リーチ差で想定から処理を変えないといけない課題も出てくる。たまに、すごく遠い。わたしは想定リーチ内なので、距離出しを求められる課題が出てくるのだと思う。
ホーム2級
ザ・クライミング!という感じのポジションばかりになる。
ダイノ、サイファー想定も出現。スラブはノーハンドの手に足核心、傾斜はボテやスローパーなど手の悪いところでのデッドやランジなどが主流。
TOPがジブス(通常フットにしか使われないような、持つところのない極薄ホールド)だったりしてバランス力を問われる。
また、想定で足を切ってぶら下がるキャンパ入門みたいな課題も多い。
カチ系はバランシーなものの保持感が良いのでやさしく感じる。
ホーム1級〜
ダブルダイノ、コーディネーションや強い保持を必要とする課題が多くなってくる。わたしはまだ語れるほどトライしてない。今月はハイステップ極小カチ(粒)乗り込みランジが怖くてできないでいる。
ちなみにセッターさんに聞いたところによると、安全のためバッドハング(トウでぶら下がるムーブ)は禁止らしい。3段まで行ってもトリッキーな課題は少なく、極薄カチ課題など真っ向勝負系課題が多いと思う。
■強ジムのグレード感と課題
一緒に行く後輩たちは皆初めてから始めてくれたので、初心者イメージがつきやすいよう後輩たちの様子も併せて紹介する。
強ジム8級
このジムで一番下のグレード。みんな初日で登れていた。
でもスタート4点指定、足指定。セパスタも普通にある。
強ジム7級
後輩たちはトライする課題の半分は登れない。8級と7級の間に5グレードくらいの体感差がある。よもやよもや。
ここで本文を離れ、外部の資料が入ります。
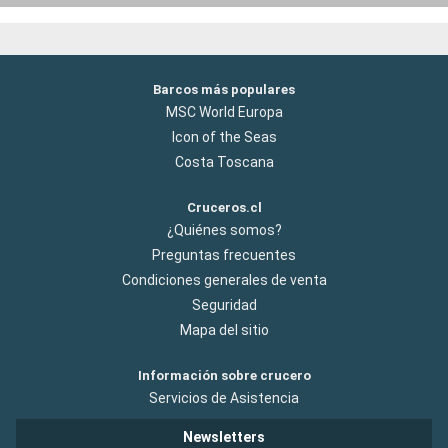
Barcos más populares
MSC World Europa
Icon of the Seas
Costa Toscana
Cruceros.cl
¿Quiénes somos?
Preguntas frecuentes
Condiciones generales de venta
Seguridad
Mapa del sitio
Información sobre crucero
Servicios de Asistencia
Newsletters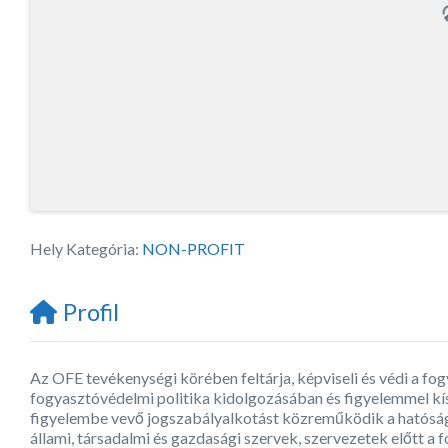
Hely Kategória:
NON-PROFIT
Profil
Az OFE tevékenységi körében feltárja, képviseli és védi a f
fogyasztóvédelmi politika kidolgozásában és figyelemmel kís
figyelembe vevő jogszabályalkotást közreműködik a hatósági
állami, társadalmi és gazdasági szervek, szervezetek előtt a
スラブ上部で手に足からのノーハンド立ち上がり(7級で!?)とか、ガチなカチ(粒)踏みもあるし、マントルもあるし、ムーブなしでは対応の難しい距離出しなどもいる。ホームならこれ易しめの3級に滑り込むかも?っていう課題もいる。ホームとはグレードに対応するムーブの考え方が違うんだろう。
強ジム6級
ここまで4回くらい開催してるけど、完登した子は今のところほぼいない。
背の高い(185cm)男子が迂回ルート課題をスタートからゴールへの垂直ジャンプでクリアしたのと、4回目に傾斜ガバをクリアした男子がいるくらい。
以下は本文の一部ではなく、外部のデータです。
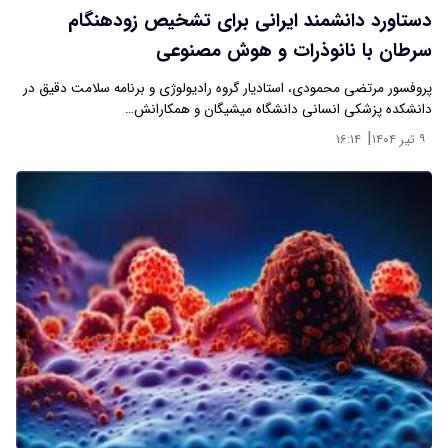
دستاورد دانشمند ایرانی برای تشخیص زودهنگام
سرطان با نانوذرات و هوش مصنوعی
پروفسور مرتضی محمودی، استادیار گروه رادیولوژی و برنامه سلامت دقیق در
دانشکده پزشکی انسانی دانشگاه میشیگان و همکارانش…
|
۹ تیر ۱۴۰۴
۱۶:۱۴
内容はと言うと、スラブ、垂壁、弱傾斜あたりはムーブができないと登れない。距離が遠くなり、正しく効かせる系ムーブが多くなる。あと、単純に怖い課題が多い🥲手も足も滑りやすいホールドが多くて滑落しそうになる。
一方で、強傾斜やルーフはホールドがガバガバなので難易度が格段に下がる。ホームの6級と同レベルのものもあり、体感、6級の中に3グレードくらい幅がある気がする。
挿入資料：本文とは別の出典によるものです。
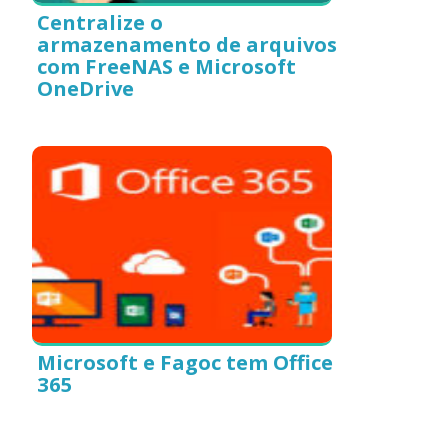
Centralize o
armazenamento de arquivos
com FreeNAS e Microsoft
OneDrive
Microsoft e Fagoc tem Office
365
ホームで現行グレード2級のわたしが気持ちよくこなせるのはここまで。正直この級でもスラブ系は怖い。「お手本見せて」って言われるけど、二度と登りたくない課題が多くてごめんよ。
ホームだと始めて数回の子が詰まるのは平均して4級くらいからなので、やはり2グレード差はあると思う。
強ジム5級
ランジもダイノもコーディネーションも出てくる(早いわー)。わたしはダイナミックができないのでこのグレードでひっかかる。
助走ジャンプスタートもよく見かける。ただ、この前トライしたら、ばっちり届いているのにスタートホールドまったく保持れず。核心はジャンプじゃないのか…と絶望した。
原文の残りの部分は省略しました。